▸ YOUR OBJECTIVE
Once the line holding "Sherbrooke? Votre concessionnaire" is found in the entries below, transcribe exactly every line up to and including the one holding "commerce. Em vez", but leave out the pictures.

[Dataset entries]

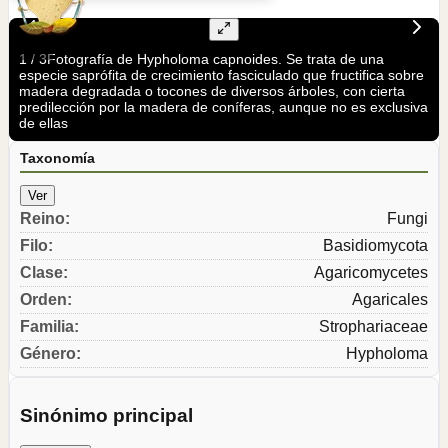
1
/
3
Fotografía de Hypholoma capnoides. Se trata de una
especie saprófita de crecimiento fasciculado que fructifica sobre
madera degradada o tocones de diversos árboles, con cierta
predilección por la madera de coníferas, aunque no es exclusiva
de ellas
Taxonomía
Ver
Reino
:
Fungi
Filo
:
Basidiomycota
Clase
:
Agaricomycetes
Orden
:
Agaricales
Familia
:
Strophariaceae
Género
:
Hypholoma
Sinónimo principal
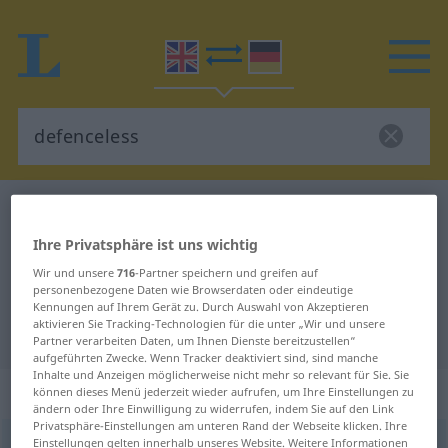
Englisch-Deutsch Wörterbuch
defenceless
Englisch-Deutsch Übersetzung für
Ihre Privatsphäre ist uns wichtig
"defenceless"
Wir und unsere
716
-Partner speichern und greifen auf
personenbezogene Daten wie Browserdaten oder eindeutige
Kennungen auf Ihrem Gerät zu. Durch Auswahl von Akzeptieren
aktivieren Sie Tracking-Technologien für die unter „Wir und unsere
"defenceless" Deutsch Übersetzung
Partner verarbeiten Daten, um Ihnen Dienste bereitzustellen“
aufgeführten Zwecke. Wenn Tracker deaktiviert sind, sind manche
Inhalte und Anzeigen möglicherweise nicht mehr so relevant für Sie. Sie
„defenceless“
können dieses Menü jederzeit wieder aufrufen, um Ihre Einstellungen zu
ändern oder Ihre Einwilligung zu widerrufen, indem Sie auf den Link
Privatsphäre-Einstellungen am unteren Rand der Webseite klicken. Ihre
Einstellungen gelten innerhalb unseres Website. Weitere Informationen
defenceless
,
defenseless
adj
US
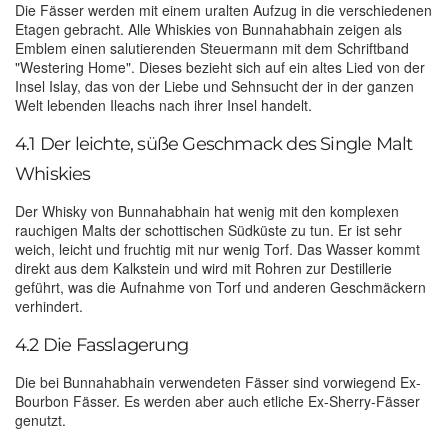
Die Fässer werden mit einem uralten Aufzug in die verschiedenen
Etagen gebracht. Alle Whiskies von Bunnahabhain zeigen als
Emblem einen salutierenden Steuermann mit dem Schriftband
"Westering Home". Dieses bezieht sich auf ein altes Lied von der
Insel Islay, das von der Liebe und Sehnsucht der in der ganzen
Welt lebenden Ileachs nach ihrer Insel handelt.
4.1 Der leichte, süße Geschmack des Single Malt
Whiskies
Der Whisky von Bunnahabhain hat wenig mit den komplexen
rauchigen Malts der schottischen Südküste zu tun. Er ist sehr
weich, leicht und fruchtig mit nur wenig Torf. Das Wasser kommt
direkt aus dem Kalkstein und wird mit Rohren zur Destillerie
geführt, was die Aufnahme von Torf und anderen Geschmäckern
verhindert.
4.2 Die Fasslagerung
Die bei Bunnahabhain verwendeten Fässer sind vorwiegend Ex-
Bourbon Fässer. Es werden aber auch etliche Ex-Sherry-Fässer
genutzt.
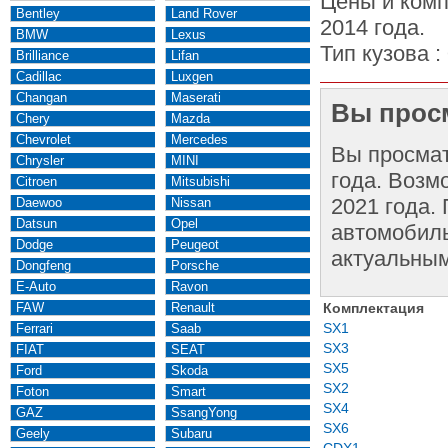
Цены и комп
Bentley
Land Rover
2014 года.
BMW
Lexus
Тип кузова :
Brilliance
Lifan
Cadillac
Luxgen
Changan
Maserati
Вы просм
Chery
Mazda
Chevrolet
Mercedes
Вы просма
Chrysler
MINI
года. Возм
Citroen
Mitsubishi
2021 года.
Daewoo
Nissan
Datsun
Opel
автомобиль
Dodge
Peugeot
актуальным
Dongfeng
Porsche
E-Auto
Ravon
FAW
Renault
Комплектация
SX1
Ferrari
Saab
SX3
FIAT
SEAT
SX5
Ford
Skoda
SX2
Foton
Smart
SX4
GAZ
SsangYong
SX6
Geely
Subaru
CDX1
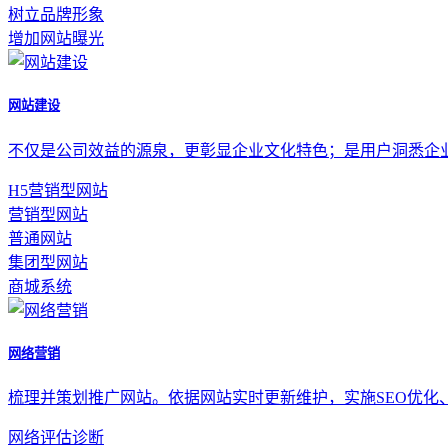
树立品牌形象
增加网站曝光
网站建设
不仅是公司效益的源泉，更彰显企业文化特色；是用户洞悉企
H5营销型网站
营销型网站
普通网站
集团型网站
商城系统
网络营销
梳理并策划推广网站。依据网站实时更新维护，实施SEO优化
网络评估诊断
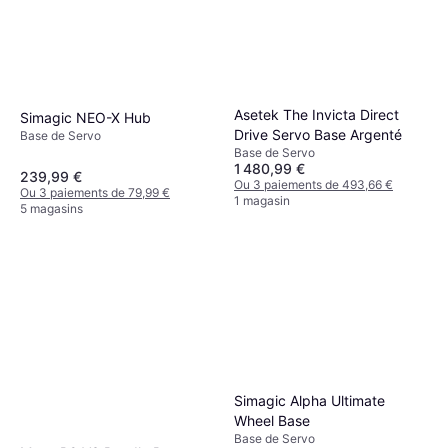
Asetek The Invicta Direct
Simagic NEO-X Hub
Drive Servo Base Argenté
Base de Servo
Base de Servo
1 480,99 €
239,99 €
Ou 3 paiements de 493,66 €
Ou 3 paiements de 79,99 €
1 magasin
5 magasins
Simagic Alpha Ultimate
Wheel Base
Base de Servo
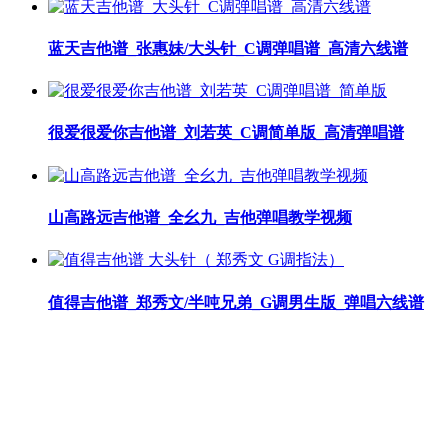
蓝天吉他谱_张惠妹/大头针_C调弹唱谱_高清六线谱
很爱很爱你吉他谱_刘若英_C调简单版_高清弹唱谱
山高路远吉他谱_全幺九_吉他弹唱教学视频
值得吉他谱_郑秀文/半吨兄弟_G调男生版_弹唱六线谱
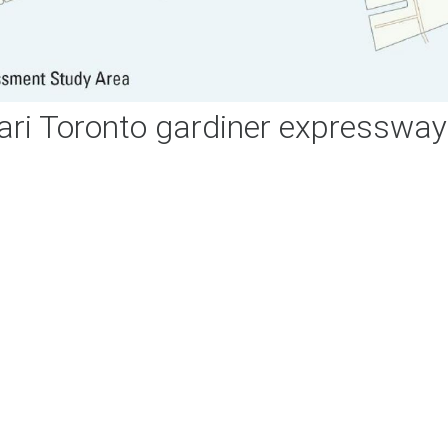
ari Toronto gardiner expressway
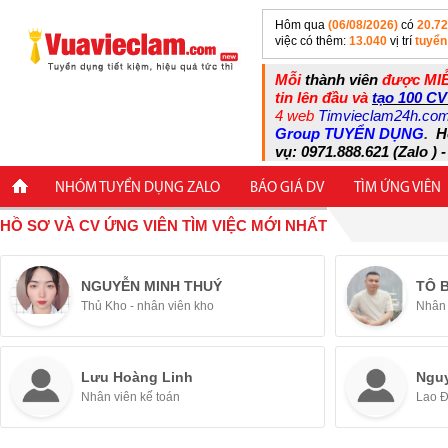
Hôm qua
(06/08/2026)
có
20.7
việc có thêm:
13.040
vị trí
tuyển
Mỗi
thành viên
được MIỄ
tin lên đầu và
tạo 100 CV
4 web
Timvieclam24h.co
Group TUYỂN DỤNG
.
H
vụ: 0971.888.621 (Zalo ) -
NHÓM TUYỂN DỤNG ZALO
BÁO GIÁ DV
TÌM ỨNG VIÊN
HỒ SƠ VÀ CV ỨNG VIÊN TÌM VIỆC MỚI NHẤT
NGUYỄN MINH THUÝ
TÔ 
Thủ Kho - nhân viên kho
Nhân 
Lưu Hoàng Linh
Ngu
Nhân viên kế toán
Lao 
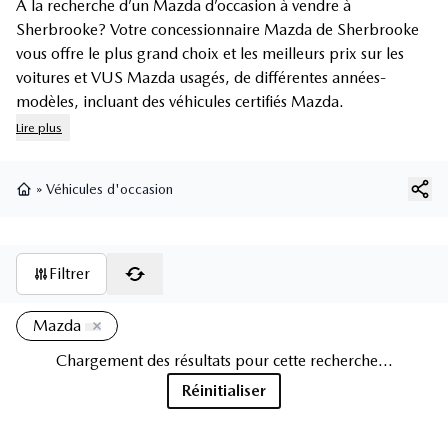
À la recherche d’un Mazda d’occasion à vendre à
Sherbrooke? Votre concessionnaire Mazda de Sherbrooke
vous offre le plus grand choix et les meilleurs prix sur les
voitures et
VUS Mazda usagés
, de différentes années-
modèles, incluant des
véhicules certifiés Mazda
.
Lire plus
»
Véhicules d'occasion
Page d'accueil
Filtrer
Mazda
Chargement des résultats pour cette recherche...
Réinitialiser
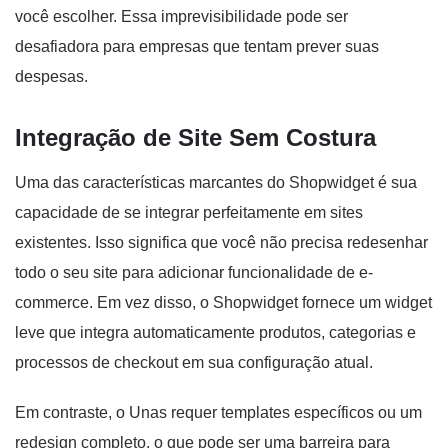
você escolher. Essa imprevisibilidade pode ser
desafiadora para empresas que tentam prever suas
despesas.
Integração de Site Sem Costura
Uma das características marcantes do Shopwidget é sua
capacidade de se integrar perfeitamente em sites
existentes. Isso significa que você não precisa redesenhar
todo o seu site para adicionar funcionalidade de e-
commerce. Em vez disso, o Shopwidget fornece um widget
leve que integra automaticamente produtos, categorias e
processos de checkout em sua configuração atual.
Em contraste, o Unas requer templates específicos ou um
redesign completo, o que pode ser uma barreira para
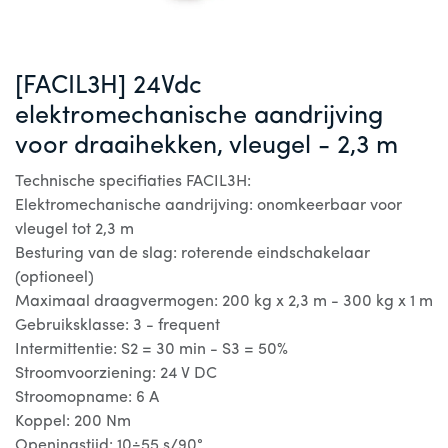
[FACIL3H] 24Vdc
elektromechanische aandrijving
voor draaihekken, vleugel - 2,3 m
Technische specifiaties FACIL3H:
Elektromechanische aandrijving: onomkeerbaar voor
vleugel tot 2,3 m
Besturing van de slag: roterende eindschakelaar
(optioneel)
Maximaal draagvermogen: 200 kg x 2,3 m - 300 kg x 1 m
Gebruiksklasse: 3 - frequent
Intermittentie: S2 = 30 min - S3 = 50%
Stroomvoorziening: 24 V DC
Stroomopname: 6 A
Koppel: 200 Nm
Openingstijd: 10÷55 s/90°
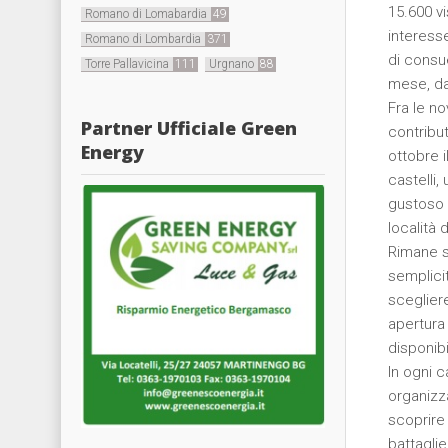
15.600 vi
Romano di Lomabardia
49
interesse
Romano di Lombardia
371
di consu
Torre Pallavicina
111
Urgnano
88
mese, da
Fra le no
Partner Ufficiale Green
contribu
Energy
ottobre i
castelli,
gustoso 
località 
Rimane se
semplici
scegliere
apertura 
disponibi
In ogni c
organizza
scoprire 
battagli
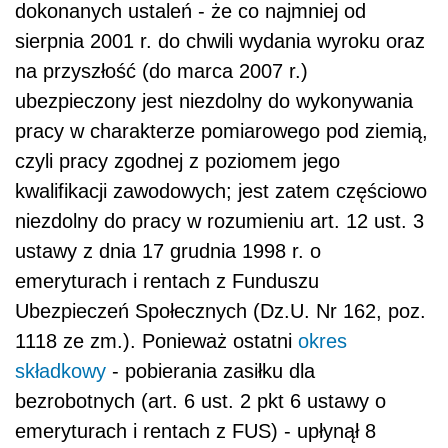
dokonanych ustaleń - że co najmniej od
sierpnia 2001 r. do chwili wydania wyroku oraz
na przyszłość (do marca 2007 r.)
ubezpieczony jest niezdolny do wykonywania
pracy w charakterze pomiarowego pod ziemią,
czyli pracy zgodnej z poziomem jego
kwalifikacji zawodowych; jest zatem częściowo
niezdolny do pracy w rozumieniu art. 12 ust. 3
ustawy z dnia 17 grudnia 1998 r. o
emeryturach i rentach z Funduszu
Ubezpieczeń Społecznych (Dz.U. Nr 162, poz.
1118 ze zm.). Ponieważ ostatni
okres
składkowy
- pobierania zasiłku dla
bezrobotnych (art. 6 ust. 2 pkt 6 ustawy o
emeryturach i rentach z FUS) - upłynął 8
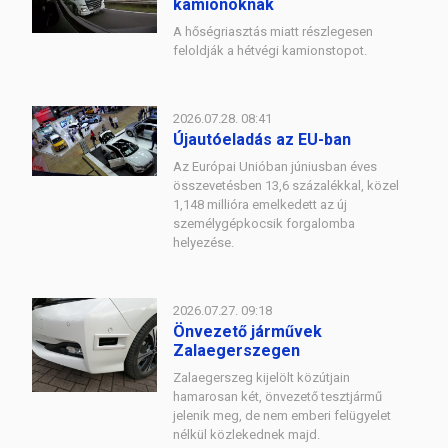
kamionoknak
A hőségriasztás miatt részlegesen
feloldják a hétvégi kamionstopot.
2026.07.28. 08:41
Újautóeladás az EU-ban
Az Európai Unióban júniusban éves
összevetésben 13,6 százalékkal, közel
1,148 millióra emelkedett az új
személygépkocsik forgalomba
helyezése.
2026.07.27. 09:18
Önvezető járművek
Zalaegerszegen
Zalaegerszeg kijelölt közútjain
hamarosan két, önvezető tesztjármű
jelenik meg, de nem emberi felügyelet
nélkül közlekednek majd.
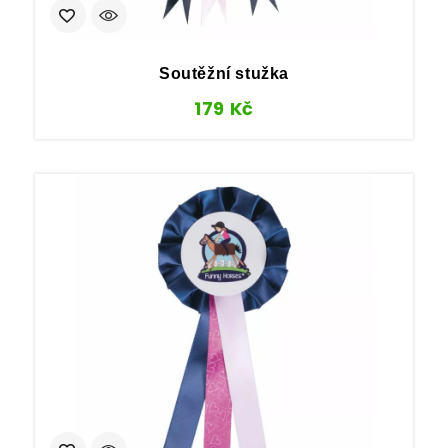
Soutěžní stužka
179
Kč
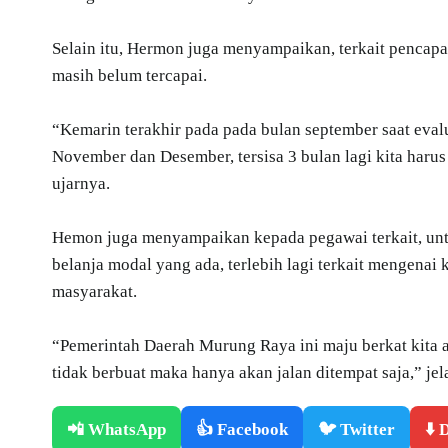
Selain itu, Hermon juga menyampaikan, terkait pencap
masih belum tercapai.
“Kemarin terakhir pada pada bulan september saat evalu
November dan Desember, tersisa 3 bulan lagi kita harus
ujarnya.
Hemon juga menyampaikan kepada pegawai terkait, un
belanja modal yang ada, terlebih lagi terkait mengenai
masyarakat.
“Pemerintah Daerah Murung Raya ini maju berkat kita ad
tidak berbuat maka hanya akan jalan ditempat saja,” jel
📲 WhatsApp
👍 Facebook
🐦 Twitter
⬇️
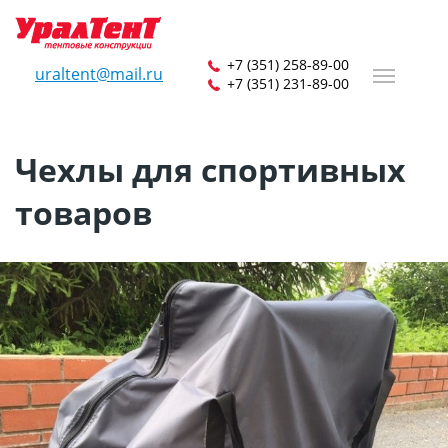
+7 (351) 258-89-00
uraltent@mail.ru
+7 (351) 231-89-00
Чехлы для спортивных
товаров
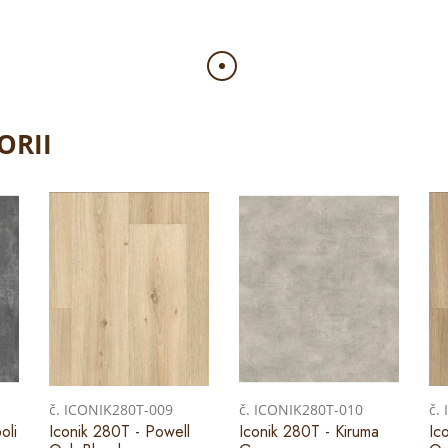
ORII
č. ICONIK280T-009
č. ICONIK280T-010
č.
oli
Iconik 280T - Powell
Iconik 280T - Kiruma
Ic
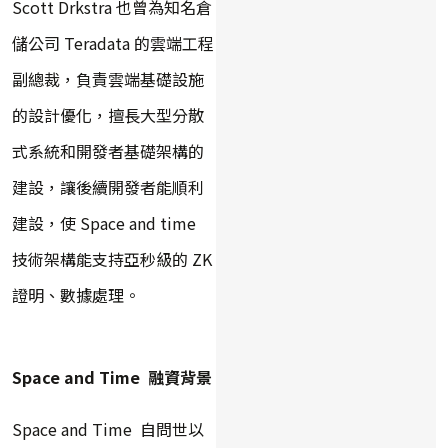
Scott Drkstra 也曾為知名倉
儲公司 Teradata 的雲端工程
副總裁，負責雲端基礎設施
的設計優化，擅長大型分散
式系統和開發者基礎架構的
建設，讓後續開發者能順利
建設，使 Space and time
技術架構能支持亞秒級的 ZK
證明、數據處理。
Space and Time
融資背景
Space and Time 自問世以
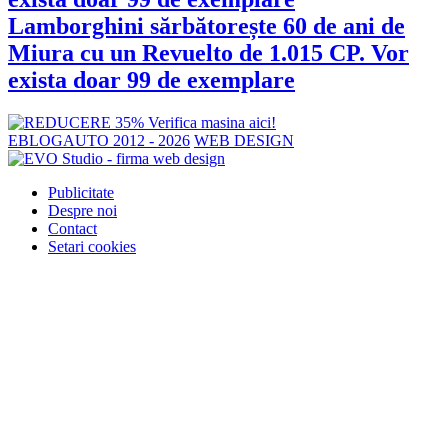
Lamborghini sărbătorește 60 de ani de
Miura cu un Revuelto de 1.015 CP. Vor
exista doar 99 de exemplare
EBLOGAUTO 2012 - 2026
WEB DESIGN
Publicitate
Despre noi
Contact
Setari cookies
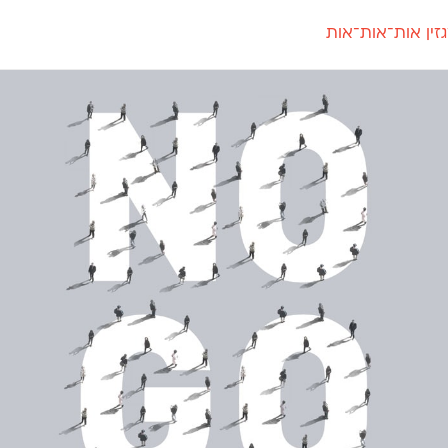
זין אות־אות־אות
חדש
חדש
יי
פלוני
קארמה
חדש
ט
פלוני יד
קדם סנס
פלוני מעוגל
קדם סריף
פונ
גל
פלוני צר
קרוואן
בואו 
מטרי
פעמון
שלוק
הפ
פריימריז
תעמולה
פרנק־רי
פרנק־רי צר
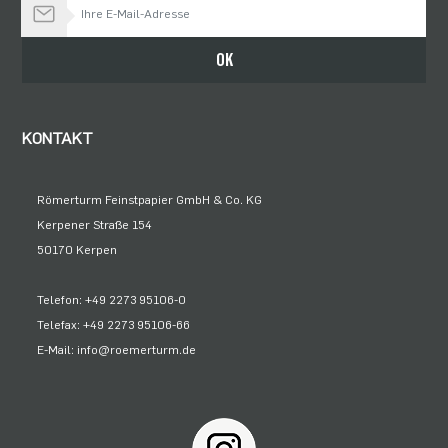
Bleiben Sie auf dem Laufenden
OK
KONTAKT
Römerturm Feinstpapier GmbH & Co. KG
Kerpener Straße 154
50170 Kerpen
Telefon: +49 2273 95106-0
Telefax: +49 2273 95106-66
E-Mail: info@roemerturm.de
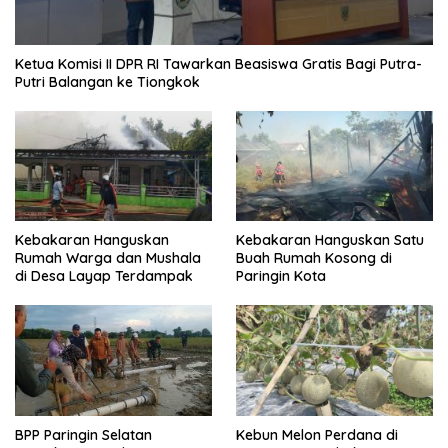
Ketua Komisi II DPR RI Tawarkan Beasiswa Gratis Bagi Putra-
Putri Balangan ke Tiongkok
Kebakaran Hanguskan
Kebakaran Hanguskan Satu
Rumah Warga dan Mushala
Buah Rumah Kosong di
di Desa Layap Terdampak
Paringin Kota
BPP Paringin Selatan
Kebun Melon Perdana di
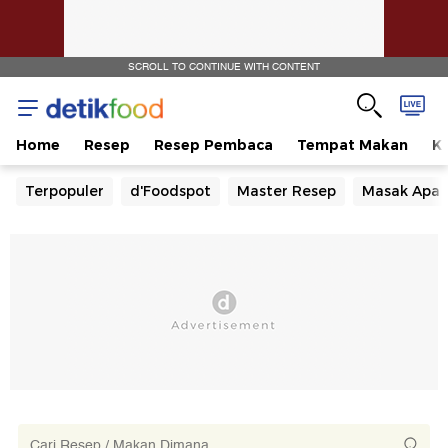
SCROLL TO CONTINUE WITH CONTENT
Home
Resep
Resep Pembaca
Tempat Makan
Ka
Terpopuler
d'Foodspot
Master Resep
Masak Apa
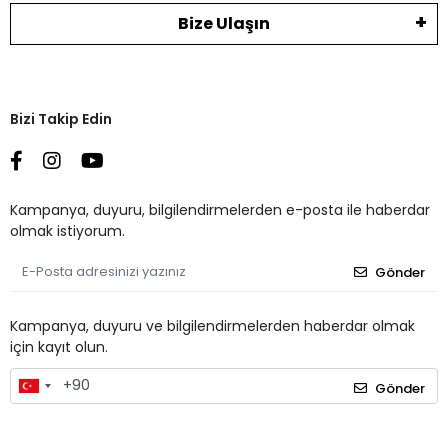
Bize Ulaşın
Bizi Takip Edin
Kampanya, duyuru, bilgilendirmelerden e-posta ile haberdar
olmak istiyorum.
Gönder
Kampanya, duyuru ve bilgilendirmelerden haberdar olmak
için kayıt olun.
Gönder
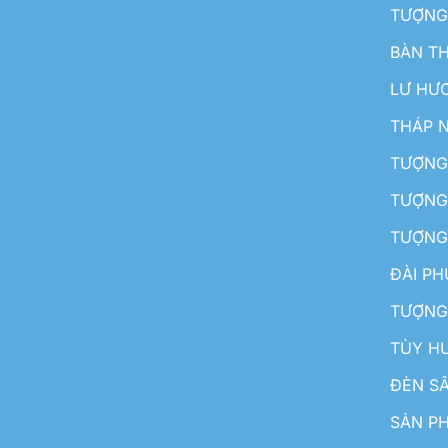
TƯỢNG
BÀN T
LƯ HƯ
THÁP 
TƯỢNG
TƯỢNG
TƯỢNG
ĐÀI P
TƯỢNG
TÙY H
ĐÈN S
SẢN PH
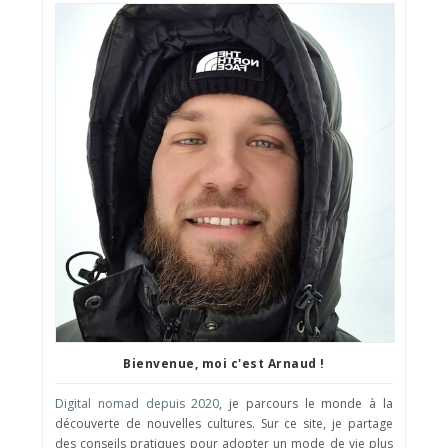
Bienvenue, moi c'est Arnaud !
Digital nomad depuis 2020
, je parcours le monde à la
découverte de nouvelles cultures. Sur ce site, je partage
des conseils pratiques pour adopter un mode de vie plus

▸ THE COMPLETED TASK
Sherbrooke? Votre concessionnaire Mazda de Sherbrooke
vous offre le plus grand choix et les meilleurs prix sur les
voitures et
VUS Mazda usagés
, de différentes années-
modèles, incluant des
véhicules certifiés Mazda
.
Lire plus
»
Véhicules d'occasion
Page d'accueil
Filtrer
Mazda
Chargement des résultats pour cette recherche...
Réinitialiser
você escolher. Essa imprevisibilidade pode ser
desafiadora para empresas que tentam prever suas
despesas.
Integração de Site Sem Costura
Uma das características marcantes do Shopwidget é sua
capacidade de se integrar perfeitamente em sites
existentes. Isso significa que você não precisa redesenhar
todo o seu site para adicionar funcionalidade de e-
commerce. Em vez disso, o Shopwidget fornece um widget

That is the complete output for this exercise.